Jose Morinho after losing 2-1 at home to Crystal Palace yesterday: “We played well enough to win the match, certainly we played well enough not to lose it.”

Wise sentiments from the manager. But, actually, Jose, you did lose the match. So what do those fucking words even mean? That on a different day, with different players, a good head-wind, temperature 4 degrees lower, with more chances going in at our end and less at the other, then: ‘we would have won’? Is that what it means? In which case I’d like to create a second league to run parallel with the ‘old’ boring Premiership. The League of Should’a’beens. The League of Broken Dreams. The League of Just Deserts.

Spurs would be top. Permanently.

Take yesterday, f’rinstance. First half we struggled, couldn’t get going, Everton keeping possession, creating chances. But the second half we were dominant. Sublime(ish), majestic (almost), stunning (nearly). Yet failed to hit the net. Not once. Ok, Tim Howard was fantastic in the Everton goal, but so many squandered chances. Never mind, we’ll have bought six more strikers by Tuesday. One must be ok? Surely??

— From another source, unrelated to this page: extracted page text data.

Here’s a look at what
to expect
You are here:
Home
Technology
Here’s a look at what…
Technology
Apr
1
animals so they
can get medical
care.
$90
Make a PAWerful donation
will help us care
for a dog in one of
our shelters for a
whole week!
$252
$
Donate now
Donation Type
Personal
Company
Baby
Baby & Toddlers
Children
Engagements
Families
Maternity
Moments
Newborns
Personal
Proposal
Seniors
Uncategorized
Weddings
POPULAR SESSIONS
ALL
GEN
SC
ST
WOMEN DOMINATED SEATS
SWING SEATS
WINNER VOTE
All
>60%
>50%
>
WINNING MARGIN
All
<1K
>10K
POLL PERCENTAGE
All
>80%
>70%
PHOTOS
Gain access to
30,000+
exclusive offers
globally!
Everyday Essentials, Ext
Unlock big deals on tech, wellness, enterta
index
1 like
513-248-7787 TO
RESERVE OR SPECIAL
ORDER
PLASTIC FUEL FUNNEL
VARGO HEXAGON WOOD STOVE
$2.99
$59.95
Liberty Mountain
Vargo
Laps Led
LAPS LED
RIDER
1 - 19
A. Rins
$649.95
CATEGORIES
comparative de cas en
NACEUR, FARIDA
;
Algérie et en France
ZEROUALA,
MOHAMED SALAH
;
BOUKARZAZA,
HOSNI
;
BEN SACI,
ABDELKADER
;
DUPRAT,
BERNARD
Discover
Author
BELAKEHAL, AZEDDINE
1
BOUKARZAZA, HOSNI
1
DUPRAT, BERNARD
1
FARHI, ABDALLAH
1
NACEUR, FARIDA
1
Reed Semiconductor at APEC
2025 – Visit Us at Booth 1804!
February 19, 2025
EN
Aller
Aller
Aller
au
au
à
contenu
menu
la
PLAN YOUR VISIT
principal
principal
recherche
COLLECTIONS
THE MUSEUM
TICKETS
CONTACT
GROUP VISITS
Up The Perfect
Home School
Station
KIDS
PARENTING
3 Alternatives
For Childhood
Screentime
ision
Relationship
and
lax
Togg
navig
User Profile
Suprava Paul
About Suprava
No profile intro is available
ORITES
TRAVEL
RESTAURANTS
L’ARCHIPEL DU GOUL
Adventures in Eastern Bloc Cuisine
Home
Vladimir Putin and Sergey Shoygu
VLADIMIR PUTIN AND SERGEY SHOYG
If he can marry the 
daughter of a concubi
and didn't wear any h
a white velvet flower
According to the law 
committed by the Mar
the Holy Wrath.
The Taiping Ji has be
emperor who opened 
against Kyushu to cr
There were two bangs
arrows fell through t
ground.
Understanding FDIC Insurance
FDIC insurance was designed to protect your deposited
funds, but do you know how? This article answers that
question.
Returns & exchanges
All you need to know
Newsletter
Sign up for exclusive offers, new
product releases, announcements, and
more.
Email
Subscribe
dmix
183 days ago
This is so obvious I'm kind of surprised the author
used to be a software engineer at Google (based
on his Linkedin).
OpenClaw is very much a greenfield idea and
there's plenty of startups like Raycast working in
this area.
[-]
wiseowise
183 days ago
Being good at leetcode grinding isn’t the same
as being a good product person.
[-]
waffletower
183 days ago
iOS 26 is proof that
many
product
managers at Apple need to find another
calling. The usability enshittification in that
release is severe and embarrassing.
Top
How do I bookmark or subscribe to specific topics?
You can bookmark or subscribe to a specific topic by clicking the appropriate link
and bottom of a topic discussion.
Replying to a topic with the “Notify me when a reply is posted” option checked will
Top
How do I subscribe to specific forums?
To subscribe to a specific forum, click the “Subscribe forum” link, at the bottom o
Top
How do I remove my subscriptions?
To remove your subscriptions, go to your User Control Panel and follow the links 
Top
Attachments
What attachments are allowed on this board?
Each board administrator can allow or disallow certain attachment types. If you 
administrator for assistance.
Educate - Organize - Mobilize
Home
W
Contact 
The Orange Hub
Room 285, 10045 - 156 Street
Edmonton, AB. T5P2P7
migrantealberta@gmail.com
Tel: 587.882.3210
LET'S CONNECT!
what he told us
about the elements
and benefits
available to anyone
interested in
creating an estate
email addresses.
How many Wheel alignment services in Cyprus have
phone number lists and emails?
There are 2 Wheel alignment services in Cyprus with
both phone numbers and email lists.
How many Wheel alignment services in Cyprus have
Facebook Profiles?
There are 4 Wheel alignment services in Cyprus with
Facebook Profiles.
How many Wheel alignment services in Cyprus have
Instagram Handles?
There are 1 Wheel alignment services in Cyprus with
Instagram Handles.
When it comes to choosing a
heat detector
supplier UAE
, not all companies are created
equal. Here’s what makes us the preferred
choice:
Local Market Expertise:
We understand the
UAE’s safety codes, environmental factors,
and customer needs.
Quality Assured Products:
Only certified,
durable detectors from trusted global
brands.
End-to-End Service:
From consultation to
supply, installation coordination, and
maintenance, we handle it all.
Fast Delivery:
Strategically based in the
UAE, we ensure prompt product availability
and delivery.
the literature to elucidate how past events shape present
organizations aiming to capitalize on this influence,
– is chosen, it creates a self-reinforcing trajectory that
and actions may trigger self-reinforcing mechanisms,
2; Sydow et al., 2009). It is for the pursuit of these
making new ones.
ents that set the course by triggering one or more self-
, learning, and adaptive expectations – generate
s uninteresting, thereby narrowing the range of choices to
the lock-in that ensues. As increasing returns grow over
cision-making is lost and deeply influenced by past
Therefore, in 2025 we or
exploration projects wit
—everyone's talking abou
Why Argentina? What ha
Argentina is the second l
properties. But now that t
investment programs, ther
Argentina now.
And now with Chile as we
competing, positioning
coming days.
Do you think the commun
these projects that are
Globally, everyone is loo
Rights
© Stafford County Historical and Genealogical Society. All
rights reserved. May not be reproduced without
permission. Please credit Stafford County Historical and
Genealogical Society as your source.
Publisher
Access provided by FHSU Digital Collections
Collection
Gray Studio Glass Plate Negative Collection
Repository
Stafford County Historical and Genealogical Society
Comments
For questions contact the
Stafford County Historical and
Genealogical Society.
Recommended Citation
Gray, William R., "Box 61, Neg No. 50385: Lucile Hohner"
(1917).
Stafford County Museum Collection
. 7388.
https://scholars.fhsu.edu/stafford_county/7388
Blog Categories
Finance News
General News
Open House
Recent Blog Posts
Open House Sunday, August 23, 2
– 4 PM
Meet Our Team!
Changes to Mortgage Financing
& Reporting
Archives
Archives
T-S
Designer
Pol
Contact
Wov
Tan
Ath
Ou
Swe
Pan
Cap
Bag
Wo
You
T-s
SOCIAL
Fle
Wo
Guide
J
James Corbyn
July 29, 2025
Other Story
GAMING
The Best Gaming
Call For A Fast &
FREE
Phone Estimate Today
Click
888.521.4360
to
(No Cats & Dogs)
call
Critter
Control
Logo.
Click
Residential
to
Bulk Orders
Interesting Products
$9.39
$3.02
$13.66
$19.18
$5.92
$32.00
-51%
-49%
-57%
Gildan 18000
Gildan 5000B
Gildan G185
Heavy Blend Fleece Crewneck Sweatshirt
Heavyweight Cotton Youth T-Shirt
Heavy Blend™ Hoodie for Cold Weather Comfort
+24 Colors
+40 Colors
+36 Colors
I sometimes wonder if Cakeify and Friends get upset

Meanwhile, its not really fair to gloat the failings of the mighty Chelsea… without talking about Liverpool. The biggest club in… Liverpool, if not the world. And they lost in a rather humiliating manner (0-3) to West Ham, who last won at Anfield in 1963. When Geoff Hurst and Martin Peters, later to become world cup superstars, scored the goals. The rest of the team were Billy this and Bobby that and Alfie Cor-blimey and Jimmy wossname and Ronnie and Reggie and Big Jackie and Little Albert and all manner of chirpy cockney… err… scum.

West Ham are doing brilliantly away from home. Played Arsenal and Liverpool and beat them both. At home they’re shit. Maybe that’s why they’re soon to be moving their home to the Olympic Stadium. Which they’ve stolen from the nation’s tax payers.

So there you are. The mighty fall. Very little gives supporters of teams suffering indifferent form the joy that occurs when big teams get shafted. We like to see them squirm, we like to see whether their managers man up and take the responsibility. We like to see the aftermath.

And if, like Spurs, you happen to be 15th in the league table, its comforting to have Chelsea just above you.